Entscheidungsstichwort (Thema)
Ergänzende Testamentsauslegung beim Ehegattentestament
Leitsatz (amtlich)
1. Eine gem. § 2271 Abs. 2 BGB unwirksame Beeinträchtigung des durch eine bindende wechselbezügliche Verfügung Bedachten stellt auch dar, wenn der gebundene Überlebende nachträglich einen Nacherben bestimmt oder den Bedachten durch eine Testamentsvollstreckung belastet.
2. Haben Eheleute 1969 in einem Ehegattentestament ihr schwerbehindertes Kind bedacht, ist nach dem Tode des einen Ehegatten und eingetretener Bindung des Längerlebenden eine ergänzende Auslegung dahin, dass dem Längerlebenden Testamentsänderungen unter Berücksichtigung zwischenzeitlich geänderter Rechtsprechung (zum sog. Behindertentestament) gestattet sein sollen, nicht ohne weiteres möglich.
Normenkette
BGB §§ 2270, 2271 Abs. 2
Verfahrensgang
AG Husum (Beschluss vom 20.02.2013; Aktenzeichen 11 VI 481/12) |
Tenor
Auf die Beschwerde der Beteiligten zu 1. wird der Beschluss des AG Husum vom 20.2.2013 geändert. Der Antrag der Beteiligten zu 2. auf Erteilung eines Testamentsvollstreckerzeugnisses wird zurückgewiesen.

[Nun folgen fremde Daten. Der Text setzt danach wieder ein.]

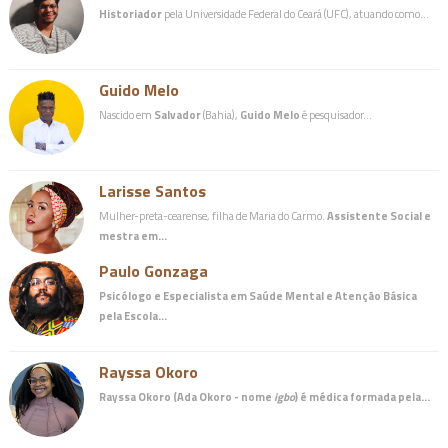
Historiador
pela Universidade Federal do Ceará (UFC), atuando como…
Guido Melo
Nascido em
Salvador
(Bahia),
Guido Melo
é pesquisador…
Larisse Santos
Mulher-preta-cearense, filha de Maria do Carmo.
Assistente Social e
mestra em…
Paulo Gonzaga
Psicólogo e Especialista em Saúde Mental e Atenção Básica
pela Escola…
Rayssa Okoro
Rayssa Okoro (Ada Okoro - nome
igbo
) é
médica
formada pela…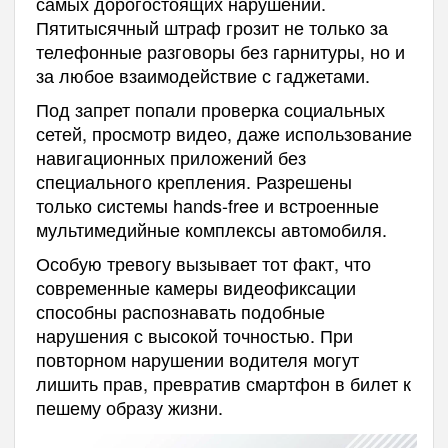
самых дорогостоящих нарушений.
Пятитысячный штраф грозит не только за
телефонные разговоры без гарнитуры, но и
за любое взаимодействие с гаджетами.
Под запрет попали проверка социальных
сетей, просмотр видео, даже использование
навигационных приложений без
специального крепления. Разрешены
только системы hands-free и встроенные
мультимедийные комплексы автомобиля.
Особую тревогу вызывает тот факт, что
современные камеры видеофиксации
способны распознавать подобные
нарушения с высокой точностью. При
повторном нарушении водителя могут
лишить прав, превратив смартфон в билет к
пешему образу жизни.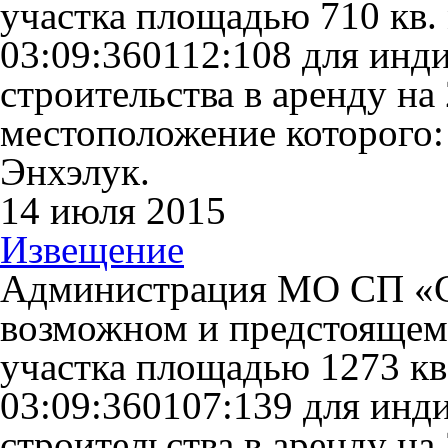
участка площадью 710 кв.
03:09:360112:108 для ин
строительства в аренду на 
местоположение которого:
Энхэлук.
14 июля 2015
Извещение
Администрация МО СП «С
возможном и предстоящем
участка площадью 1273 кв
03:09:360107:139 для ин
строительства в аренду на 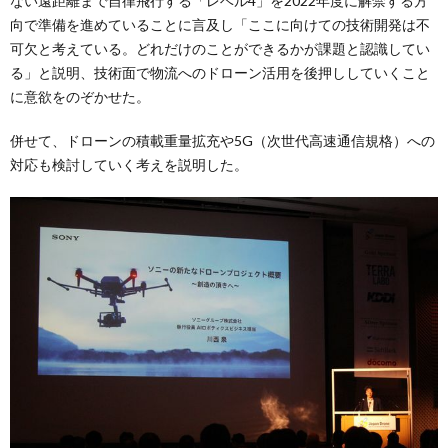
ない遠距離まで自律飛行する「レベル4」を2022年度に解禁する方
向で準備を進めていることに言及し「ここに向けての技術開発は不
可欠と考えている。どれだけのことができるかが課題と認識してい
る」と説明、技術面で物流へのドローン活用を後押ししていくこと
に意欲をのぞかせた。
併せて、ドローンの積載重量拡充や5G（次世代高速通信規格）への
対応も検討していく考えを説明した。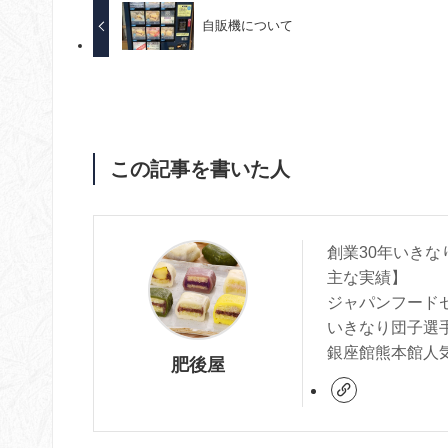
自販機について
この記事を書いた人
創業30年いき
主な実績】
ジャパンフード
いきなり団子選手
銀座館熊本館人気
肥後屋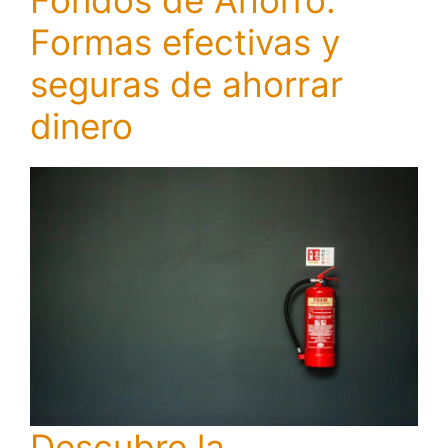
Fondos de Ahorro:
Formas efectivas y
seguras de ahorrar
dinero
Descubre la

Die Gerichtskosten I. Instanz trägt die Beteiligte zu 2. Gerichtskosten für das Beschwerdeverfahren werden nicht erhoben. Kostenerstattung findet nicht statt.
Der Geschäftswert für das Beschwerdeverfahren beträgt 69.300 EUR.
Gründe
I. Die Erblasserin und ihr am 16.7.1978 vorverstorbener Ehemann ... fertigten unter dem 4.4.1969 ein handschriftliches gemeinschaftliches Testament mit folgendem Wortlaut:
"..., den 4.4.1969
Gemeinsames Testament
Für den Fall meines Todes bestimme ich, dass Alleinerbe meines Nachlasses sein soll: Meine Ehefrau ... Nach dem Tode des Zuletztversterbenden von uns beiden Eheleuten soll unsere Tochter,..., Nacherbe sein.

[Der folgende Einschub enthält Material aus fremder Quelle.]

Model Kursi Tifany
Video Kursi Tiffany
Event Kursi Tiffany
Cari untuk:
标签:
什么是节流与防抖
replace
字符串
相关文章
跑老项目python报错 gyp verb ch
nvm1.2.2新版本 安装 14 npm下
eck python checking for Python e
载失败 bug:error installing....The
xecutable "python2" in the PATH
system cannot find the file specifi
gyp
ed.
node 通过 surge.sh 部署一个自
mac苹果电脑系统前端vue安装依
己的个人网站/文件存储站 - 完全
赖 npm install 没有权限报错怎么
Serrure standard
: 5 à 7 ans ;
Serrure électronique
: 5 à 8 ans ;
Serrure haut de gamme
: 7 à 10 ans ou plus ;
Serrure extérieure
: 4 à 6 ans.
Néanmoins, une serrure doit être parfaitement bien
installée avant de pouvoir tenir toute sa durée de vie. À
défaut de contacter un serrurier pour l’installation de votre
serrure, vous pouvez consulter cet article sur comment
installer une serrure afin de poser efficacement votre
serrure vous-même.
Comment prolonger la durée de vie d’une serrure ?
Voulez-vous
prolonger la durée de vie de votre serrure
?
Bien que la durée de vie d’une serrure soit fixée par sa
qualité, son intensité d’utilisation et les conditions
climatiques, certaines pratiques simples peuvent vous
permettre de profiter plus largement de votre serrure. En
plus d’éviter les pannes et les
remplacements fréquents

Die Vorerbschaft ist eine befreite Vorerbschaft.
... (Unterschrift) Dies soll auch mein Testament sein. Im Falle meines Ablebens soll mein Ehemann,..., Vorerbe sein. Nach dem Tode des Zuletztversterbenden soll unsere Tochter Nacherbe sein, im Sinne einer befreiten Vorerbschaft.
...(Unterschrift)
Nach dem Tode des Ehemannes der Erblasserin wurde dieses Testament eröffnet.

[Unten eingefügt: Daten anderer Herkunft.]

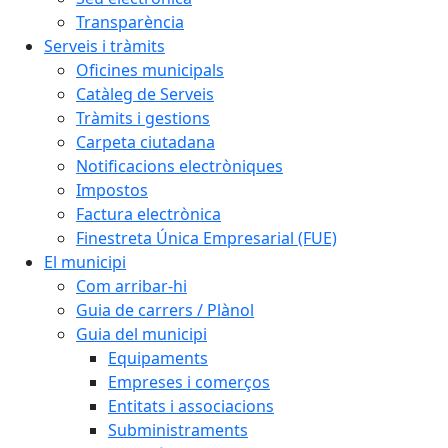
Transparència
Serveis i tràmits
Oficines municipals
Catàleg de Serveis
Tràmits i gestions
Carpeta ciutadana
Notificacions electròniques
Impostos
Factura electrònica
Finestreta Única Empresarial (FUE)
El municipi
Com arribar-hi
Guia de carrers / Plànol
Guia del municipi
Equipaments
Empreses i comerços
Entitats i associacions
Subministraments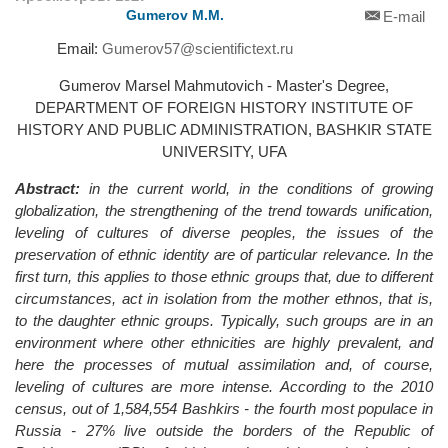
Gumerov M.M.
E-mail
Email:
Gumerov57@scientifictext.ru
Gumerov Marsel Mahmutovich - Master's Degree,
DEPARTMENT OF FOREIGN HISTORY INSTITUTE OF
HISTORY AND PUBLIC ADMINISTRATION, BASHKIR STATE
UNIVERSITY, UFA
Abstract:
in the current world, in the conditions of growing
globalization, the strengthening of the trend towards unification,
leveling of cultures of diverse peoples, the issues of the
preservation of ethnic identity are of particular relevance. In the
first turn, this applies to those ethnic groups that, due to different
circumstances, act in isolation from the mother ethnos, that is,
to the daughter ethnic groups. Typically, such groups are in an
environment where other ethnicities are highly prevalent, and
here the processes of mutual assimilation and, of course,
leveling of cultures are more intense. According to the 2010
census, out of 1,584,554 Bashkirs - the fourth most populace in
Russia - 27% live outside the borders of the Republic of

Nach dem Tode der Erblasserin wurde das fragliche gemeinschaftliche Testament vom 4.4.1969 nochmals eröffnet. Zudem wurde ein notarielles Testament eröffnet, das die Erblasserin zur UR.-Nr .../2006 des Notars ... am 31.10.2006 hatte aufnehmen lassen. In diesem Testament heißt es:
"Ich bin verwitwet. Mein Ehemann ist am 16.7.1978 vorverstorben. Ich habe eine Tochter,... ist schwerbehindert ...
§ 1
Sämtliche bisherigen letztwilligen Verfügungen widerrufe ich hiermit.
§ 2
Ich setze meine Tochter ..., geboren ..., als Vorerbin ein. Die Vorerbin wird von den Beschränkungen des § 2113f BGB ausdrücklich nicht befreit. Nacherbe wird Frau ..., ersatzweise deren Abkömmlinge, und zwar zu gleichen Teilen.
§ 3 Testamentsvollstreckung
Mit Rücksicht darauf, dass meine Tochter ... wegen ihrer Behinderung nicht in der Lage sein wird, ihre Angelegenheiten selbst zu besorgen, insbesondere die ihr durch den Erbfall zugefallenen Vermögenswerte selbst zu verwalten, wird Testamentsvollstreckung (Dauervollstreckung gem. § 2209 BGB) angeordnet ...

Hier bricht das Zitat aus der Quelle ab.